Hoeness avait estimé que le choix de la « nation arc-en-ciel » était « l’une des plus grosses erreurs » commises par Sepp Blatter. Des propos qui avaient manqué de provoquer un incident diplomatique, en suscitant la réaction outrée de l’ambassadeur d’Afrique du Sud à Berlin. « Je suis vraiment choqué par votre attitude négative à l’égard du rôle d’hôte de l’Afrique du Sud dans le cadre de la Coupe du monde et à l’égard du continent africain dans son ensemble », avait-t-il écrit dans une lettre adressée à Hoeness.
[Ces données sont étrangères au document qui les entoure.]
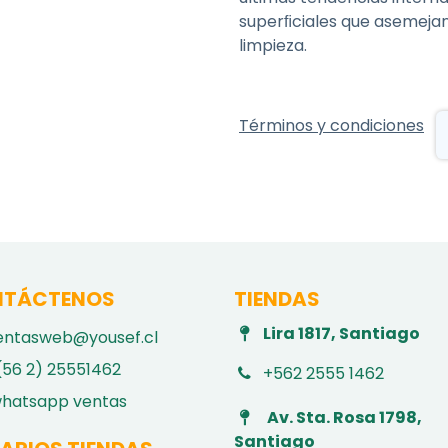
superﬁciales que asemejan
limpieza.
Términos y condiciones
TÁCTENOS
TIENDAS
Lira 1817, Santiago
entasweb@yousef.cl
(56 2) 25551462
+562 2555 1462
hatsapp ventas
Av. Sta. Rosa 1798,
Santiago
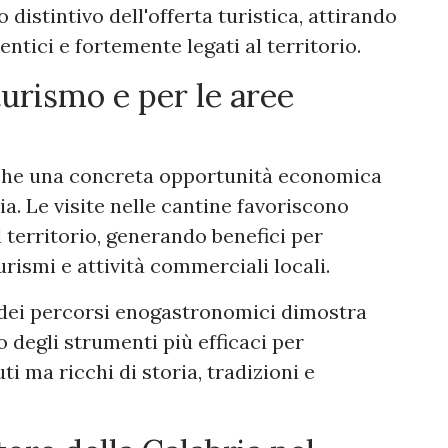
istintivo dell'offerta turistica, attirando
entici e fortemente legati al territorio.
turismo e per le aree
nche una concreta opportunità economica
a. Le visite nelle cantine favoriscono
l territorio, generando benefici per
turismi e attività commerciali locali.
e dei percorsi enogastronomici dimostra
 degli strumenti più efficaci per
i ma ricchi di storia, tradizioni e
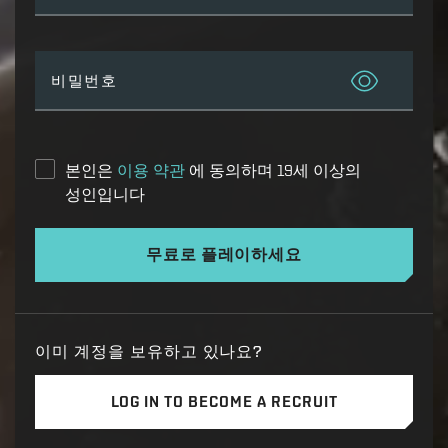
비밀번호
본인은
이용 약관
에 동의하며 19세 이상의
성인입니다
무료로 플레이하세요
이미 계정을 보유하고 있나요?
LOG IN TO BECOME A RECRUIT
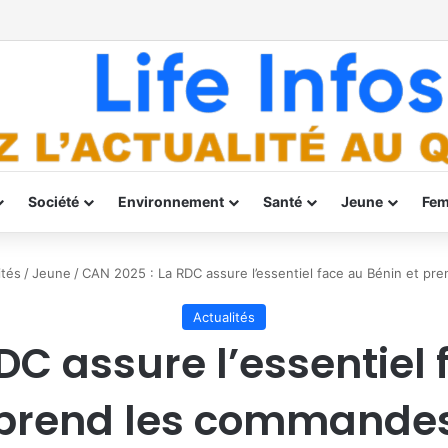
Société
Environnement
Santé
Jeune
Fe
ités
/
Jeune
/
CAN 2025 : La RDC assure l’essentiel face au Bénin et p
Actualités
DC assure l’essentiel 
prend les commande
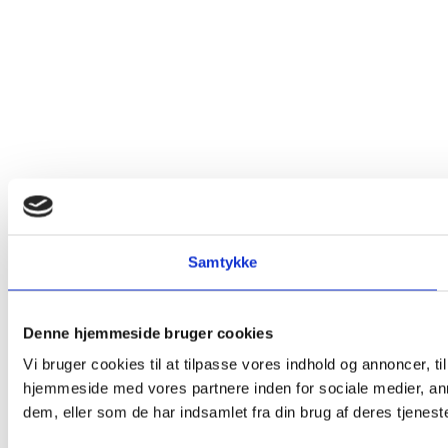
Samtykke
Denne hjemmeside bruger cookies
Vi bruger cookies til at tilpasse vores indhold og annoncer, til
hjemmeside med vores partnere inden for sociale medier, an
dem, eller som de har indsamlet fra din brug af deres tjeneste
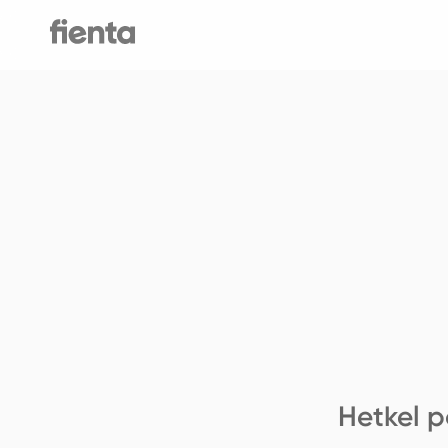
Hetkel p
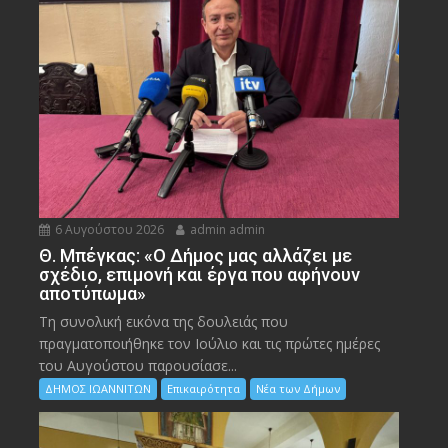
6 Αυγούστου 2026
admin admin
Θ. Μπέγκας: «Ο Δήμος μας αλλάζει με
σχέδιο, επιμονή και έργα που αφήνουν
αποτύπωμα»
Τη συνολική εικόνα της δουλειάς που
πραγματοποιήθηκε τον Ιούλιο και τις πρώτες ημέρες
του Αυγούστου παρουσίασε...
ΔΗΜΟΣ ΙΩΑΝΝΙΤΩΝ
Επικαιρότητα
Νέα των Δήμων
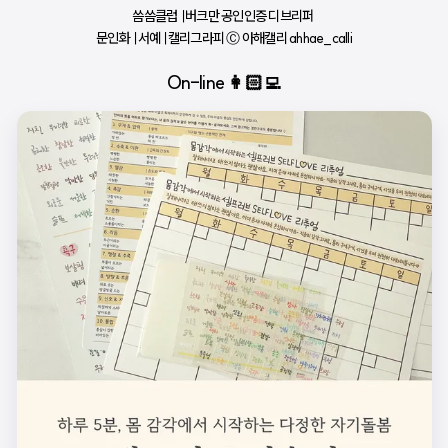
씀씀클럽 ∣ 버크만 공인인증 디브리퍼 
문인화 ∣ 서예 ∣ 캘리그라피 Ⓒ 아해캘리 ahhae_calli
On-line 👩🏻‍💻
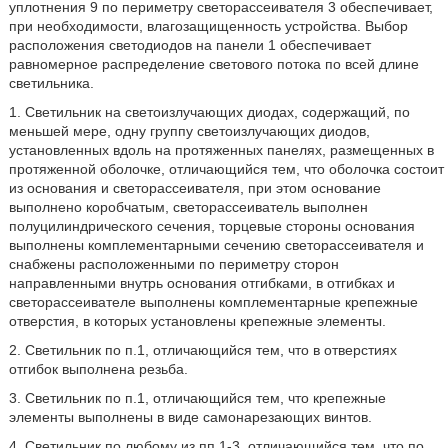
уплотнения 9 по периметру светорассеивателя 3 обеспечивает,
при необходимости, влагозащищенность устройства. Выбор
расположения светодиодов на панели 1 обеспечивает
равномерное распределение светового потока по всей длине
светильника.
1. Светильник на светоизлучающих диодах, содержащий, по
меньшей мере, одну группу светоизлучающих диодов,
установленных вдоль на протяженных панелях, размещенных в
протяженной оболочке, отличающийся тем, что оболочка состоит
из основания и светорассеивателя, при этом основание
выполнено коробчатым, светорассеиватель выполнен
полуцилиндрического сечения, торцевые стороны основания
выполнены комплементарными сечению светорассеивателя и
снабжены расположенными по периметру сторон
направленными внутрь основания отгибками, в отгибках и
светорассеивателе выполнены комплементарные крепежные
отверстия, в которых установлены крепежные элементы.
2. Светильник по п.1, отличающийся тем, что в отверстиях
отгибок выполнена резьба.
3. Светильник по п.1, отличающийся тем, что крепежные
элементы выполнены в виде самонарезающих винтов.
4. Светильник по любому из пп.1-3, отличающийся тем, что по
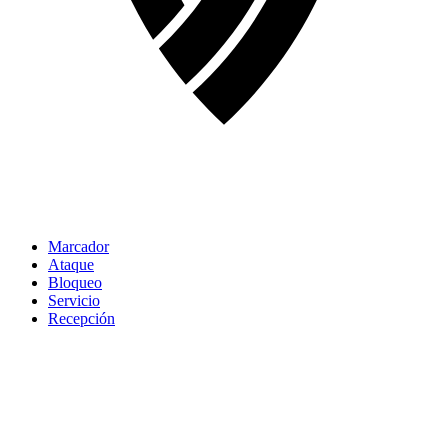
Marcador
Ataque
Bloqueo
Servicio
Recepción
Le président de la Fifa, Sepp Blatter, directement mis en cause par ces critiques, est finalement sorti de son silence. « Ce sont des préjugés anti-africain », a-t-il réagit devant l’agence de presse allemande DPA.

« C’est une absurdité de mélanger ce qui s’est passé en Angola, une attaque terroriste avec des motivations politiques, et la Coupe du monde en Afrique du Sud », s’est-il indigné.

Un manque de respect pour toute l’Afrique

Faisant directement référence aux propos de Hoeness, Blatter a poursuivi : « Onze millions de touristes vont en Afrique du Sud chaque année. La semaine dernière, il y a eu un tournoi de l’ATP (tennis) à Johannesburg et personne n’est mort. »

« Sur le Vieux continent, il y a toujours des gens qui pensent : "Mais pourquoi diable devrait-on organiser une Coupe du monde en Afrique ?" ».

« Au cours du siècle dernier, les colonialistes sont allés en Afrique et y ont pris ce qu’il y avait de meilleur, et maintenant ils prennent les meilleurs footballeurs. Et quand vous devez renvoyer l’ascenseur ils ne veulent pas y aller. C’est un manque de respect pour toute l’Afrique ! ».